Когда я вошла в мрачную аркаду, радуясь, что наконец-то осталась одна, кто-то неожиданно схватил меня за запястье. Я ахнула, сердце у меня забилось, как кузнечный молот, мне пришло в голову, что меня похищает какой-то пьяный бездельник, который слоняется вместе с толпой придворных, а то и похуже.

– Китти, – услышала я дрожащий голос того, кто держал меня за руку.

Сердце в моей груди подпрыгнуло и замерло, ноги подо мной подогнулись.

– Гертфорд! – прошептала я.

В темноте наши губы сблизились, он прижал меня к стене, держа обе мои руки над головой; ногой он раздвинул мне бедра. Рядом с ним я забыла обо всем. У меня закружилась голова; мне хотелось только одного: отвести его в покои Юноны и предложить ему всю себя до последней капли. Но потом я вспомнила фразу "наши дела" и вообразила, что он решил бесплатно совокупиться с распущенной Китти.

Отвернувшись от него, я приказала:

– Отойдите, Гертфорд!

Хватка ослабела, и я выскользнула из его объятий.

– Китти, подожди! – Он последовал за мной, но я убежала прочь в своих промокших туфельках, оставляя на каменном полу кусочки своего разбитого сердца.

– Оставьте меня в покое! – крикнула я в темноту.

– Но…

Совершенно выбившись из сил, я вошла в покои Юноны и упала на пол у камина. Я безудержно рыдала, ругая себя за то, что убежала, как маленькая, но, по правде говоря, я боялась тех чувств, которые пробуждал во мне Гертфорд. Боялась, что не смогу их сдерживать, а если я не смогу сдерживать чувства, одному Богу известно, как глубоко я могу пасть. Потом мне в голову пришла мысль: какое ужасное ощущение, как будто стоишь на краю в пропасти и вот-вот упадешь в нее, – это и есть любовь? А то, что я испытывала к Гарри Герберту, – лишь бледное подобие нынешнего чувства. Я бы все отдала, лишь бы вернуть то теплое, безопасное чувство, а не быть под чарами этого, неуправляемого.

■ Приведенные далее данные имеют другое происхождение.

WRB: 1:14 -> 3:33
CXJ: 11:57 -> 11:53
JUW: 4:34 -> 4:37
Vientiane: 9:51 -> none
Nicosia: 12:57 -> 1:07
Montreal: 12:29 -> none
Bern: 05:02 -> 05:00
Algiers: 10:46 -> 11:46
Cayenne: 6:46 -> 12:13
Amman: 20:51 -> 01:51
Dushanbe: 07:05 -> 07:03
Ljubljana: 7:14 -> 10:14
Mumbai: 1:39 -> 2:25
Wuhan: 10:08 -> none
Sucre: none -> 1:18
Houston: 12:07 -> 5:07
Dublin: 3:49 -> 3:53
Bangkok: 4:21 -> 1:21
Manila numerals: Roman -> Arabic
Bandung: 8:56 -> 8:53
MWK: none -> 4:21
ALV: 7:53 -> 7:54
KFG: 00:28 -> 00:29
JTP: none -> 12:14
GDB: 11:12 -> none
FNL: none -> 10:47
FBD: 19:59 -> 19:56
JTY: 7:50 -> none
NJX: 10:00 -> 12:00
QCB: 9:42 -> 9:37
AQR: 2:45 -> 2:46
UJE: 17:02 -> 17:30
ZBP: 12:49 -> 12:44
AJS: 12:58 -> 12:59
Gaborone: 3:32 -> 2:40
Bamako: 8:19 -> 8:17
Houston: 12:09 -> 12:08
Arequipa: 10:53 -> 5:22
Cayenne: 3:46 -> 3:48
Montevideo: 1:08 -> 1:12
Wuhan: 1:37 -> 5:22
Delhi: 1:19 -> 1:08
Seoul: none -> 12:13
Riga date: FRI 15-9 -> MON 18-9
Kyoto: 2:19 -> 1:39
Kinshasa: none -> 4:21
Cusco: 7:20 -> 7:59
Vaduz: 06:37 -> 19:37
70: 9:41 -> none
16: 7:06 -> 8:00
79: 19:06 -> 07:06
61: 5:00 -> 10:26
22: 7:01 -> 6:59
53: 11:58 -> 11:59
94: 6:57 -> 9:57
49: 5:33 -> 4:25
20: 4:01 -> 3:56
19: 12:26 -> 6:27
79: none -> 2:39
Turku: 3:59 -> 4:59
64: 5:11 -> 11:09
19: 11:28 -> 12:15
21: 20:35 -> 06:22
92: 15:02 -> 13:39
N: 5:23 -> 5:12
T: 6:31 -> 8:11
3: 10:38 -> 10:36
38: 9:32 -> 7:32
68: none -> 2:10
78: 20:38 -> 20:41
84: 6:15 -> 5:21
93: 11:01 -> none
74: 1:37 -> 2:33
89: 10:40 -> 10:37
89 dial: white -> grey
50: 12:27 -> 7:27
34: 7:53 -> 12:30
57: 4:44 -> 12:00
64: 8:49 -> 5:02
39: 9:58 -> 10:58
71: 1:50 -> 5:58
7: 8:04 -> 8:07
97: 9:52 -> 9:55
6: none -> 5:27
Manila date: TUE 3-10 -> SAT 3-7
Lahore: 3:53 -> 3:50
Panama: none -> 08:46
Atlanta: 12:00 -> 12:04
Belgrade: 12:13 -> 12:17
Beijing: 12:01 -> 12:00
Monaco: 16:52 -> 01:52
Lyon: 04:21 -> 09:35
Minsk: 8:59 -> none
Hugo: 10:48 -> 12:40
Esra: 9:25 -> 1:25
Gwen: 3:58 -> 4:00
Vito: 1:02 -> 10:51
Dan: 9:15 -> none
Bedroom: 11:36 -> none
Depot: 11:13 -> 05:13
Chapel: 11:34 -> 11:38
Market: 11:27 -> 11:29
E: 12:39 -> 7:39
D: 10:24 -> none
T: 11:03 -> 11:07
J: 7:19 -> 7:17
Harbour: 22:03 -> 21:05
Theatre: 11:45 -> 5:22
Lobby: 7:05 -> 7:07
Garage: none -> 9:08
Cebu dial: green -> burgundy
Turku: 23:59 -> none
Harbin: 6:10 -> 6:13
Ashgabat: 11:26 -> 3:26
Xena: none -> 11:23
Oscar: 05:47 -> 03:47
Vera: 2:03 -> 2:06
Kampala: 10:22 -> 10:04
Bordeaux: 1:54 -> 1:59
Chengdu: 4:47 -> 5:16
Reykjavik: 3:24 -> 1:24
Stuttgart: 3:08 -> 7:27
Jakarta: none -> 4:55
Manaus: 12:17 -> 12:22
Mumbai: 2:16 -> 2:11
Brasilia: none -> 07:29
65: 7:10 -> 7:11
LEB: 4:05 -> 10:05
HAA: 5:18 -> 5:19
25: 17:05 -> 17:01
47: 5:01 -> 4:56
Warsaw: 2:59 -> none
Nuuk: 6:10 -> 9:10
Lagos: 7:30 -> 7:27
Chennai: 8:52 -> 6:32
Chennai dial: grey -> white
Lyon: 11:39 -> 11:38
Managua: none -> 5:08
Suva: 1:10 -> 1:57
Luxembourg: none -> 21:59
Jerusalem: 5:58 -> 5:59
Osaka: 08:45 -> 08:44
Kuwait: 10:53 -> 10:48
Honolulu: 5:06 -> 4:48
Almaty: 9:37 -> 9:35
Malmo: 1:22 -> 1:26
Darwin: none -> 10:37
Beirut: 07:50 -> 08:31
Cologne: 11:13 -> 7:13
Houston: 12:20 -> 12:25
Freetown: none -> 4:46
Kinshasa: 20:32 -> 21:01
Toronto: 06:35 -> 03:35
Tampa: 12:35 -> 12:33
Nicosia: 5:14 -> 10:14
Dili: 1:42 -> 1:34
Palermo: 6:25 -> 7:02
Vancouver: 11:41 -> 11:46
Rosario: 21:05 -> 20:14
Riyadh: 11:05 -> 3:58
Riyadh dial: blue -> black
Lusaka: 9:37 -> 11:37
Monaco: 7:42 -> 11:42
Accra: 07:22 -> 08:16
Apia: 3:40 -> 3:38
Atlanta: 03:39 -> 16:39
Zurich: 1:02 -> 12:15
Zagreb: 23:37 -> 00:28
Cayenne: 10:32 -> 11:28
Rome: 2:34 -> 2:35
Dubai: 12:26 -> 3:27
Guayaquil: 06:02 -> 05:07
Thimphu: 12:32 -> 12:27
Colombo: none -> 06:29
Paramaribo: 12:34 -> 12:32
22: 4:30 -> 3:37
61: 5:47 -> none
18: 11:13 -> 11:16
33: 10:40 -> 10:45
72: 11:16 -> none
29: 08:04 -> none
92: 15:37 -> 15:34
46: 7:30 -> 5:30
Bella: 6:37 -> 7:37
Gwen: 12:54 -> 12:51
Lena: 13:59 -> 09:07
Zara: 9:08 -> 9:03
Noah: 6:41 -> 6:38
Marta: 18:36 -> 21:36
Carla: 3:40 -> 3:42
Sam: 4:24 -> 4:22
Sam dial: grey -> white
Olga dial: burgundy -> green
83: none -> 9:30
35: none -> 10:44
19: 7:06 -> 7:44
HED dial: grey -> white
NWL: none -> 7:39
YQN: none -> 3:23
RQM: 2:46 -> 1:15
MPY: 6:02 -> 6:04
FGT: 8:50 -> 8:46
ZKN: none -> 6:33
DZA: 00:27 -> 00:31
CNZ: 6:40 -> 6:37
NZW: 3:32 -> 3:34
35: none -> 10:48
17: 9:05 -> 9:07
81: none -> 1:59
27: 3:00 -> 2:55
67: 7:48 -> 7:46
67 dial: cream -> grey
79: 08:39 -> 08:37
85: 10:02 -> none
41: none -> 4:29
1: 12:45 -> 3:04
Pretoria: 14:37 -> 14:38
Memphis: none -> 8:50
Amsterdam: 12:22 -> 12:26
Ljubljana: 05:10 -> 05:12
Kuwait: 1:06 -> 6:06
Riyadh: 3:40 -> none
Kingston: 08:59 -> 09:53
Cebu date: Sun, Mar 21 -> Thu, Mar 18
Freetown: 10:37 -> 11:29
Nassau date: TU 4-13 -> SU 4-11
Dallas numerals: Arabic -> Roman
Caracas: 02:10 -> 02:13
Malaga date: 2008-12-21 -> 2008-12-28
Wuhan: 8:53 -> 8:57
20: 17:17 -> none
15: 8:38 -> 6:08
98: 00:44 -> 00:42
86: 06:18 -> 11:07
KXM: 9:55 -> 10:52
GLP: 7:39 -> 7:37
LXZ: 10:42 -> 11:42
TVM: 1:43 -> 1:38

Я поворошила гаснущий огонь кочергой и подбросила в камин полено, потом смотрела, как оно занимается, как от коры вверх взметается сноп синих искр. Только сейчас я поняла, насколько устала. Я стянула с кровати подушку и положила себе под голову. Сил не было даже на то, чтобы снять с себя промокший плащ. Я позволила себе задремать в тепле, но, как ни старалась прогнать из головы мысли о Гертфорде, они таились на краю моего сознания и не давали спокойно уснуть.

Чьи-то пальцы гладили меня по щеке; тихий голос звал:

– Китти!

Я приоткрыла глаза. Это он. Я проснулась, рывком села и увидела, что передо мной вовсе не Гертфорд, а Юнона. Она зажгла настенные канделябры от длинной свечки, и комнату заполнил желтый свет.

– Почему ты спишь на полу, не сняв плаща? – спросила она.

– Юнона, я так устала… – сама не знала, как объяснить смешанные чувства, которые бушуют во мне.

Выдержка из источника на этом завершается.